For seven decades, Mrs. Whitney was among the most successful owners in thoroughbred racing. Born Marie Louise Schroeder on December 24, 1925, Mrs. Whitney discovered a passion for racing upon her marriage to Cornelius Vanderbilt "Sonny" Whitney in 1958. Their stable embarked on a winning tradition, with Tompion capturing the Travers in 1960 and Chompion winning the Mid-Summer Derby in 1968.
Mrs. Whitney's contributions to Saratoga went beyond trips to the winner's circle. In the 1970s, when wagering and attendance sagged during the summer meet, she helped convince NYRA to keep Saratoga Race Course open as a viable part of its racing calendar.
Following Sonny's death in 1992, Mrs. Whitney opened her eponymous stable which quickly became synonymous with racing excellence. When Bird Town, trained by Nick Zito, captured the Kentucky Oaks in 2003, Mrs. Whitney became the first woman in 80 years to own and breed a Kentucky Oaks winner. The following year, she and her husband John campaigned Birdstone to milestone and memorable wins in the Belmont Stakes and the Travers, the latter occurring moments before a massive rainstorm descended upon Saratoga Race Course. In all, Marylou Whitney Stables earned nine graded stakes victories among more than 190 winners from 2000-2019.
Mrs. Whitney's contributions to the arts resonate strongly today. As a founding member of the Saratoga Performing Arts Center and the National Museum of Dance, she helped lead the renaissance for Saratoga Springs and contributed to its emergence as one of the nation's leading summer tourism destinations: "the Summer Place to Be."

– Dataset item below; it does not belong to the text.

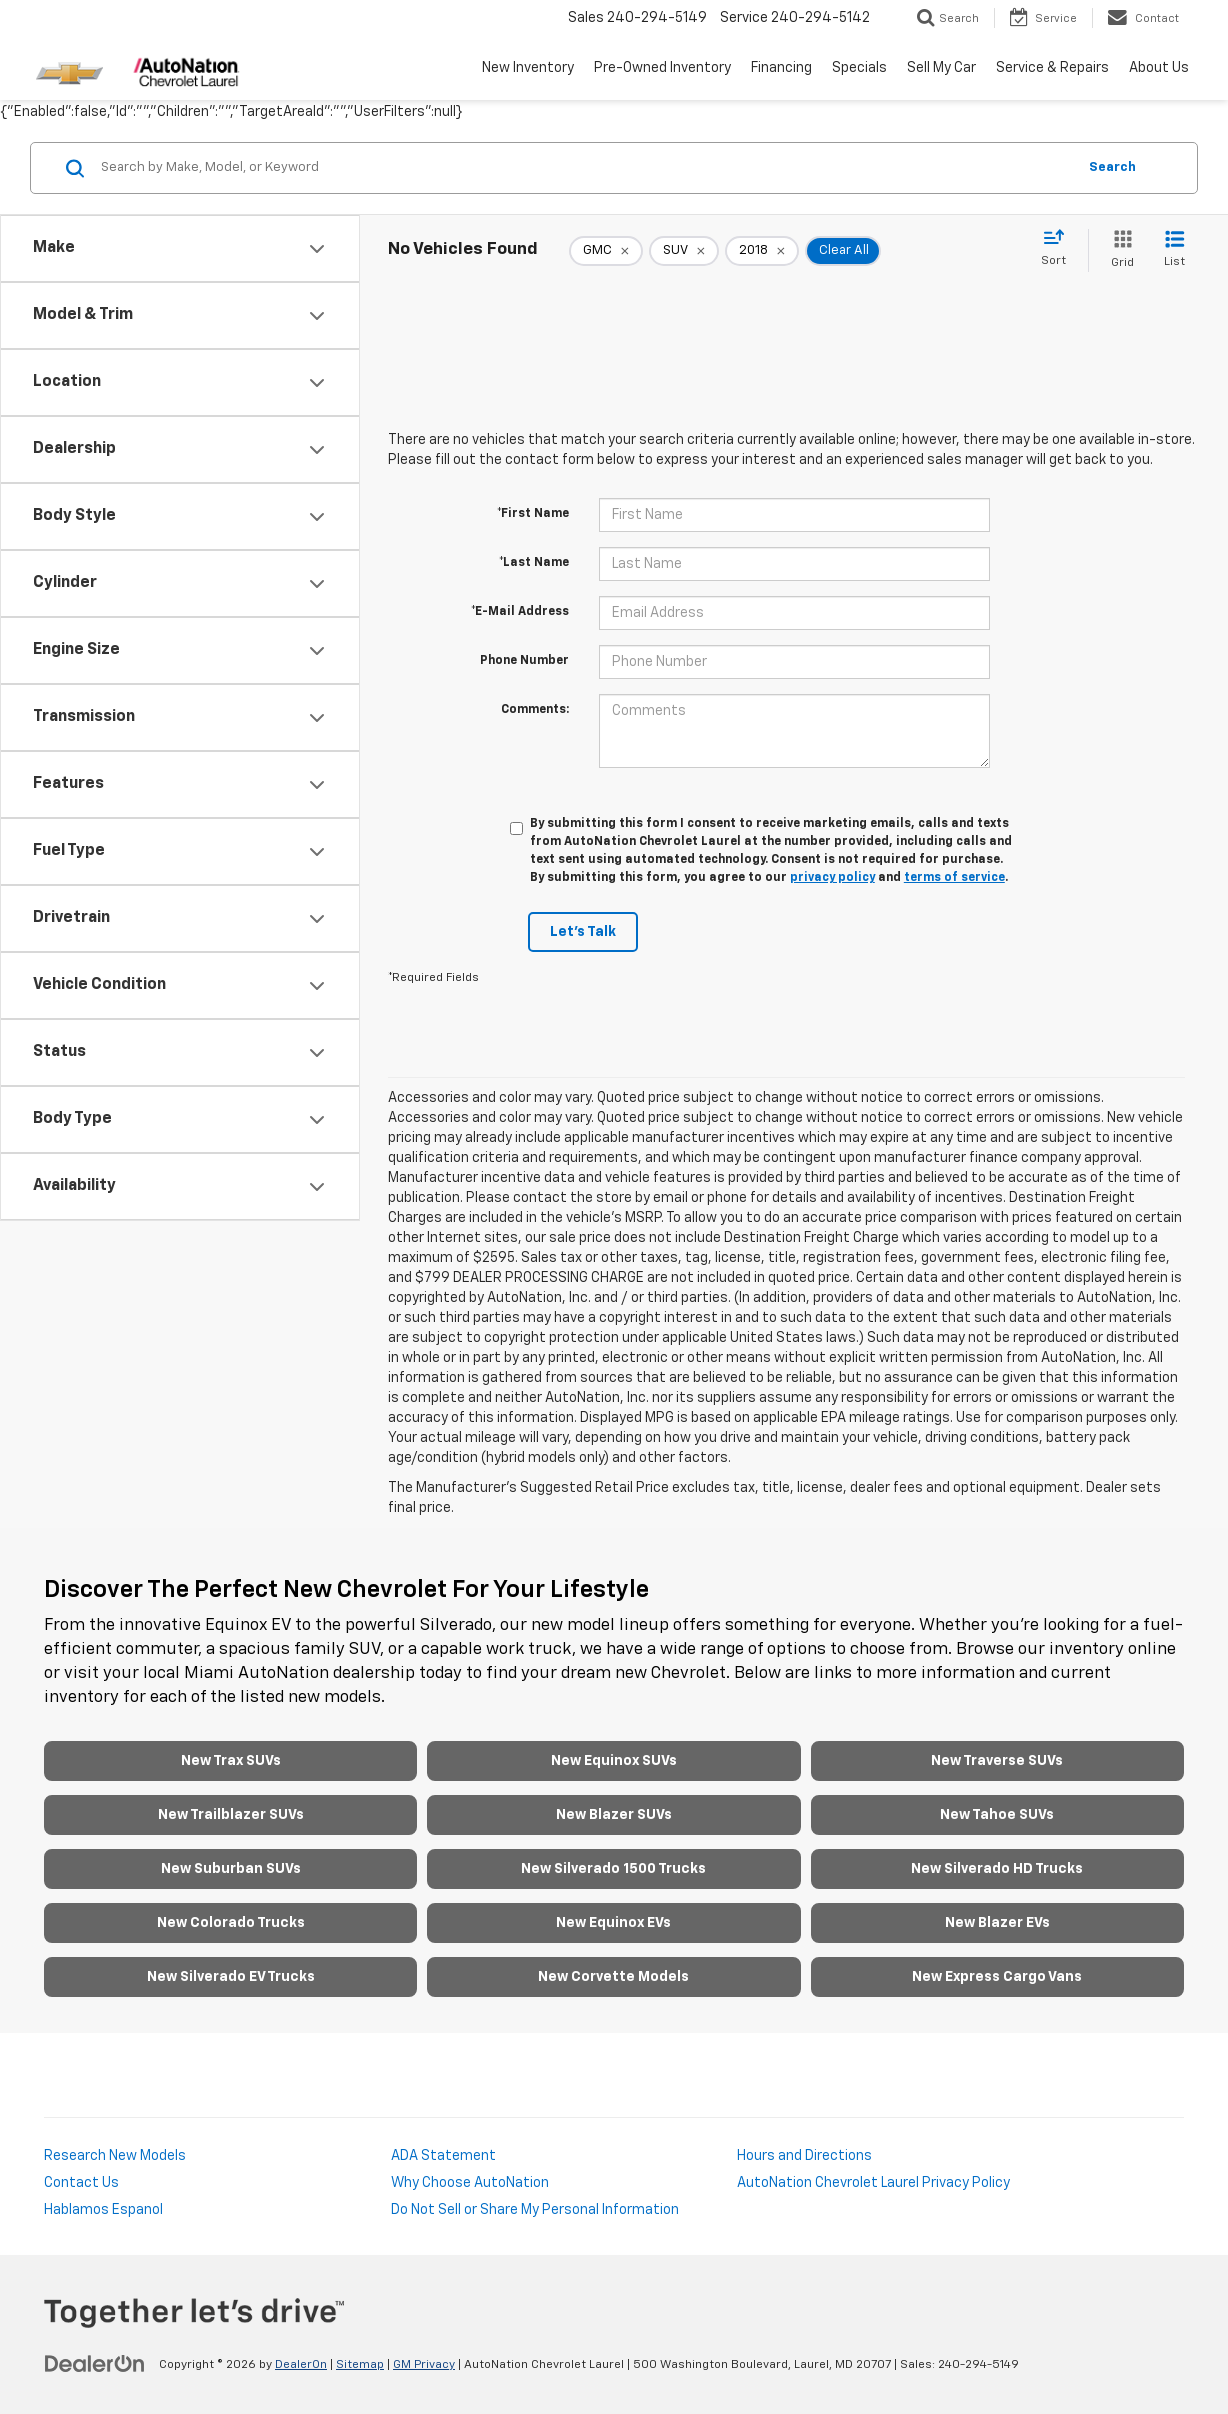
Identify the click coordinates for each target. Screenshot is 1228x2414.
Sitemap (360, 2365)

Mrs. Whitney continued her philanthropic efforts as a founding member of the Thoroughbred Retirement Foundation in 1983. Alongside her husband John, she later spearheaded the highly-regarded Saratoga Backstretch Appreciation program, which continues to serve as a vital resource for stable workers who are away from home during the Saratoga meet.
Mrs. Whitney was presented with an Eclipse Award of Merit in 2010 for her contributions to racing and was elected to the Jockey Club in 2011.